The following details, from the Guides to the Minster, published by the Parochial Church Council, tell the story.

St Gregory's Minster, Kirkdale, 1990

One would look far before finding a place which surpasses Kirkdale for the combination of beauty of setting with historic and architectural interest. Situated in that belt of limestone which separates Ryedale from the North Yorkshire Moors, through which the streams have scoured narrow valleys, Kirkdale can scarcely be seen from any direction until one is close at hand. The Hodge Beck, rising above Bransdale, flows southward through a wooded gorge and then, just below the old mill at Hold Caldron, it enters a subterranean channel, leaving a surface bed to carry the flood water after heavy rain.

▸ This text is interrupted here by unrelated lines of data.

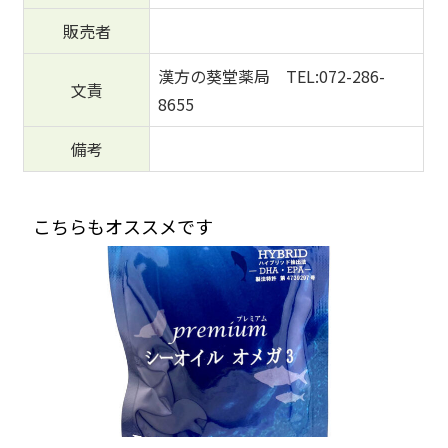
販売者
漢方の葵堂薬局 TEL:072-286-
文責
8655
備考
こちらもオススメです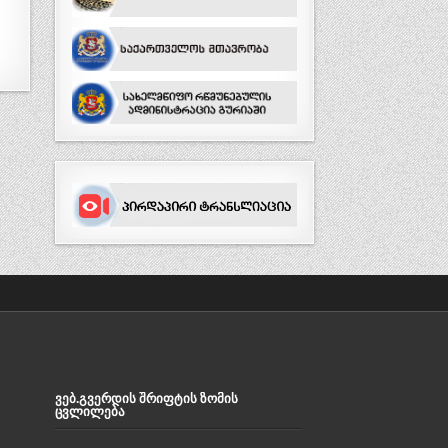
ᲕᲔᲑ.ᲒᲕᲔᲠᲓᲘᲡ ᲨᲠᲘᲤᲢᲘᲡ ᲖᲝᲛᲘᲡ
ᲪᲕᲚᲘᲚᲔᲑᲐ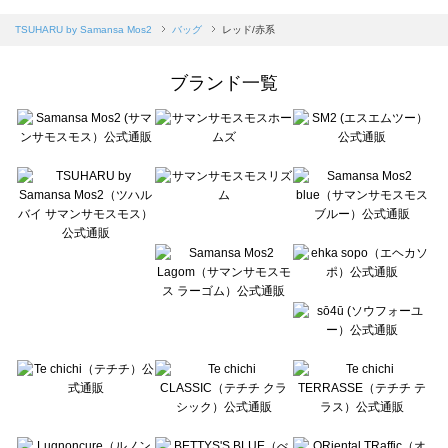
sm2rhythm（サマンサモスモス リズム）のバッグ一覧
Samansa Mos2 blue（サマンサモスモス ブルー）のバッグ一覧
TSUHARU by Samansa Mos2
バッグ
レッド/赤系
Samansa Mos2 Lagom（サマンサモスモス ラーゴム）のバッグ一覧
ehka sopo（エヘカソポ）のバッグ一覧
ブランド一覧
sō4ū（ソウフォーユー）のバッグ一覧
Te chichi（テチチ）のバッグ一覧
Te chichi CLASSIC（テチチ クラシック）のバッグ一覧
Te chichi TERRASSE（テチチ テラス）のバッグ一覧
Lugnoncure（ルノンキュール）のバッグ一覧
BETTY'S BLUE（べティーズブルー）のバッグ一覧
Wpc.（ワールドパーティー）のバッグ一覧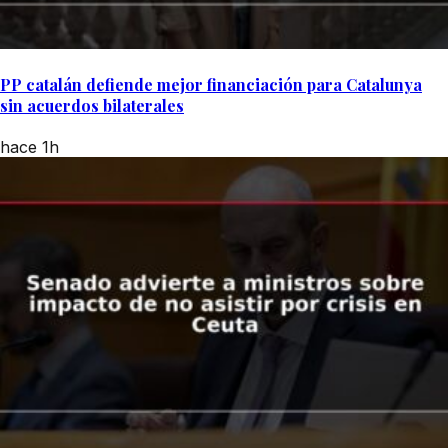
PP catalán defiende mejor financiación para Catalunya
sin acuerdos bilaterales
hace 1h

The Beck rises again at the spring at Howkeld and eventually rejoins the surface bed near Welburn Hall. At Kirkdale a ford crosses the bed of the stream; normally dry, in time of flood it can be covered by up to three feet of water.

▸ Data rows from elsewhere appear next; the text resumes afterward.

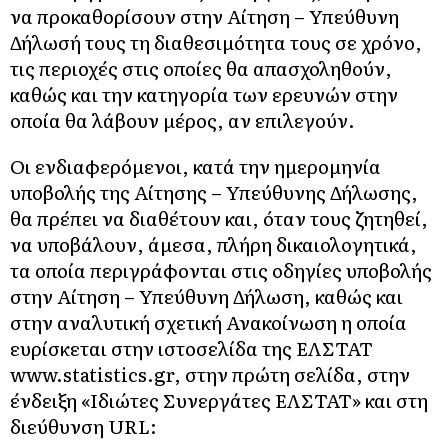
να προκαθορίσουν στην Αίτηση – Υπεύθυνη
Δήλωσή τους τη διαθεσιμότητα τους σε χρόνο,
τις περιοχές στις οποίες θα απασχοληθούν,
καθώς και την κατηγορία των ερευνών στην
οποία θα λάβουν μέρος, αν επιλεγούν.
Οι ενδιαφερόμενοι, κατά την ημερομηνία
υποβολής της Αίτησης – Υπεύθυνης Δήλωσης,
θα πρέπει να διαθέτουν και, όταν τους ζητηθεί,
να υποβάλουν, άμεσα, πλήρη δικαιολογητικά,
τα οποία περιγράφονται στις οδηγίες υποβολής
στην Αίτηση – Υπεύθυνη Δήλωση, καθώς και
στην αναλυτική σχετική Ανακοίνωση η οποία
ευρίσκεται στην ιστοσελίδα της ΕΛΣΤΑΤ
www.statistics.gr, στην πρώτη σελίδα, στην
ένδειξη «Ιδιώτες Συνεργάτες ΕΛΣΤΑΤ» και στη
διεύθυνση URL: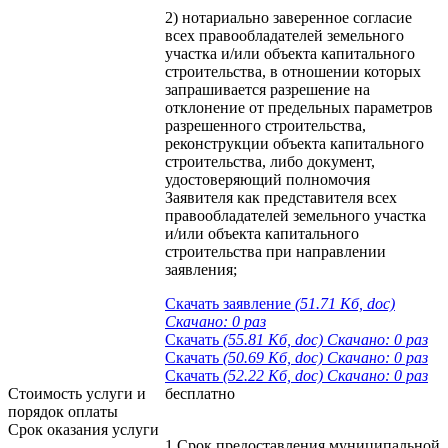
2) нотариально заверенное согласие
всех правообладателей земельного
участка и/или объекта капитального
строительства, в отношении которых
запрашивается разрешение на
отклонение от предельных параметров
разрешенного строительства,
реконструкции объекта капитального
строительства, либо документ,
удостоверяющий полномочия
Заявителя как представителя всех
правообладателей земельного участка
и/или объекта капитального
строительства при направлении
заявления;
Скачать заявление
(51.71 Кб, doc)
Скачано: 0 раз
Скачать
(55.81 Кб, doc) Скачано: 0 раз
Скачать
(50.69 Кб, doc) Скачано: 0 раз
Скачать
(52.22 Кб, doc) Скачано: 0 раз
Стоимость услуги и
бесплатно
порядок оплаты
Cрок оказания услуги
1.Срок предоставления муниципальной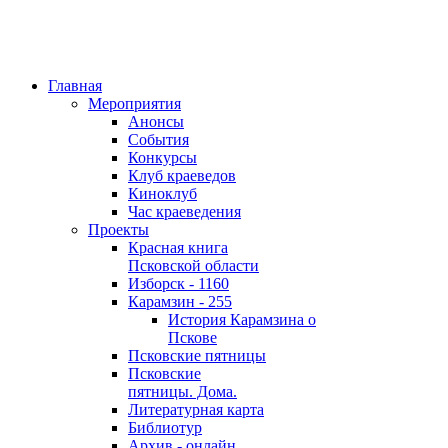
Главная
Мероприятия
Анонсы
События
Конкурсы
Клуб краеведов
Киноклуб
Час краеведения
Проекты
Красная книга
Псковской области
Изборск - 1160
Карамзин - 255
История Карамзина о
Пскове
Псковские пятницы
Псковские
пятницы. Дома.
Литературная карта
Библиотур
Архив - онлайн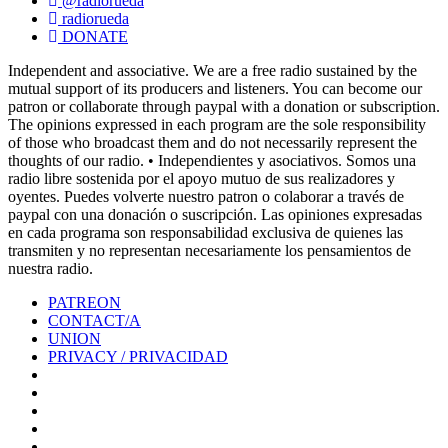
@radiorueda
radiorueda
DONATE
Independent and associative. We are a free radio sustained by the
mutual support of its producers and listeners. You can become our
patron or collaborate through paypal with a donation or subscription.
The opinions expressed in each program are the sole responsibility
of those who broadcast them and do not necessarily represent the
thoughts of our radio. • Independientes y asociativos. Somos una
radio libre sostenida por el apoyo mutuo de sus realizadores y
oyentes. Puedes volverte nuestro patron o colaborar a través de
paypal con una donación o suscripción. Las opiniones expresadas
en cada programa son responsabilidad exclusiva de quienes las
transmiten y no representan necesariamente los pensamientos de
nuestra radio.
PATREON
CONTACT/A
UNION
PRIVACY / PRIVACIDAD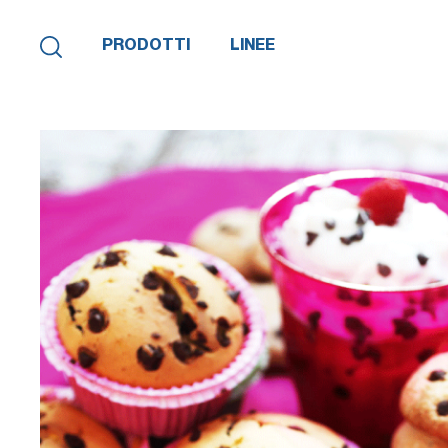
PRODOTTI
LINEE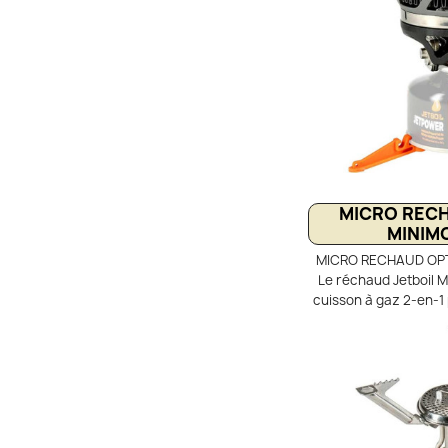
seulement
MICRO RECH
MINIM
MICRO RECHAUD OPTI
Le réchaud Jetboil 
cuisson à gaz 2-en-1 
randonnée et le campi
avec échangeur the
une cuisson rapide
brûleur régulé mai
constantes jusqu’à 
Polyvalent et compac
de vrais re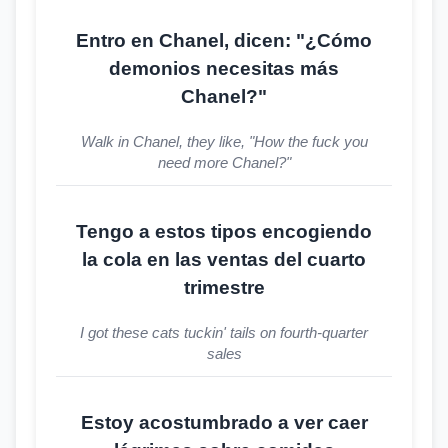
Entro en Chanel, dicen: "¿Cómo
demonios necesitas más
Chanel?"
Walk in Chanel, they like, "How the fuck you
need more Chanel?"
Tengo a estos tipos encogiendo
la cola en las ventas del cuarto
trimestre
I got these cats tuckin' tails on fourth-quarter
sales
Estoy acostumbrado a ver caer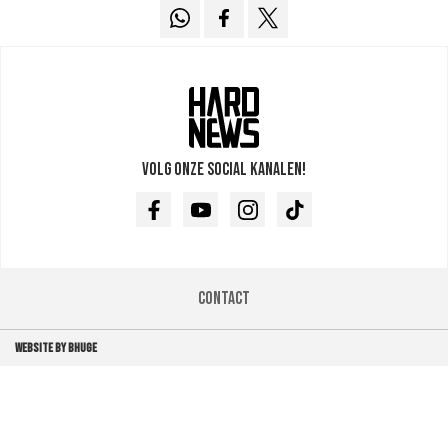
Volg onze social kanalen!
Facebook
Youtube
Instagram
TikTok
Contact
WEBSITE BY BHUGE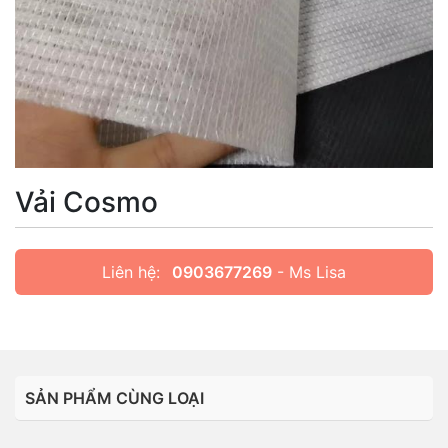
Vải Cosmo
Liên hệ:
0903677269
- Ms Lisa
SẢN PHẨM CÙNG LOẠI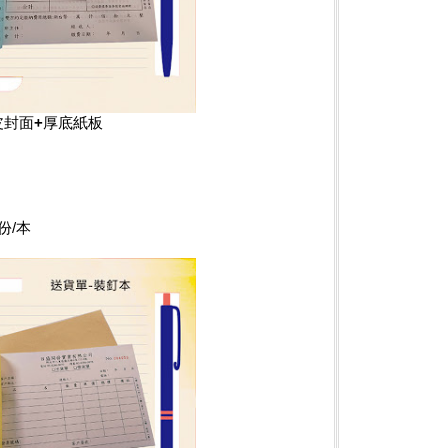
皮封面+厚底紙板
份/本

Close to the ford there is an old quarry, in the face of which may be seen the two openings of a cave. In 1821 some quarrymen came upon enormous quantities of bones scattered inside the cave. The find was brought to the attention of William Buckland, Professor of Geology at Oxford, the most distinguished authority of his day in this field. He hastened to Yorkshire at once to investigate. Buckland identified the bones of several species which included lion, bear, tiger, elephant, bison, deer, reindeer, rhinoceros, boar, horse, wolf and other smaller animals: there were also the remains of nearly three hundred hyenas. As the mouth of the cave does not exceed three feet in height the larger animals could not have entered it, so Buckland concluded that the cave had been a den of hyenas which had dragged their prey either whole or piecemeal into the cave to consume it. The discoveries in Kirkdale cave caused a sensation at the time. Buckland, a man of indefatigable energy, went on to explore twenty further caves in the next two years, and even imported a hyena to Oxford to observe - habits of killing and dismembering its prey in order to test his hypotheses. In 1823 he published his findings to great critical acclaim in his work Reliquiae Diluvianae; or Observations on the Organic Remains con rained in Caves, Fissures and Diluvial Gravel, and on other Geological Phenomena, Attesting the Action of an Universal Deluge. In short, Buckland argued that these remains proved that the Biblical narrative of the Flood was true. Although we may smile at such conclusions today we should remember that many of the best minds of the day accepted Buckland's reasoning. Furthermore, the minute and painstaking accuracy of his observation and description of the bones regardless of the conclusions he drew from them - set new standards of scientific method. The Kirkdale cave discoveries helped to inspire a landmark in the development of geological study.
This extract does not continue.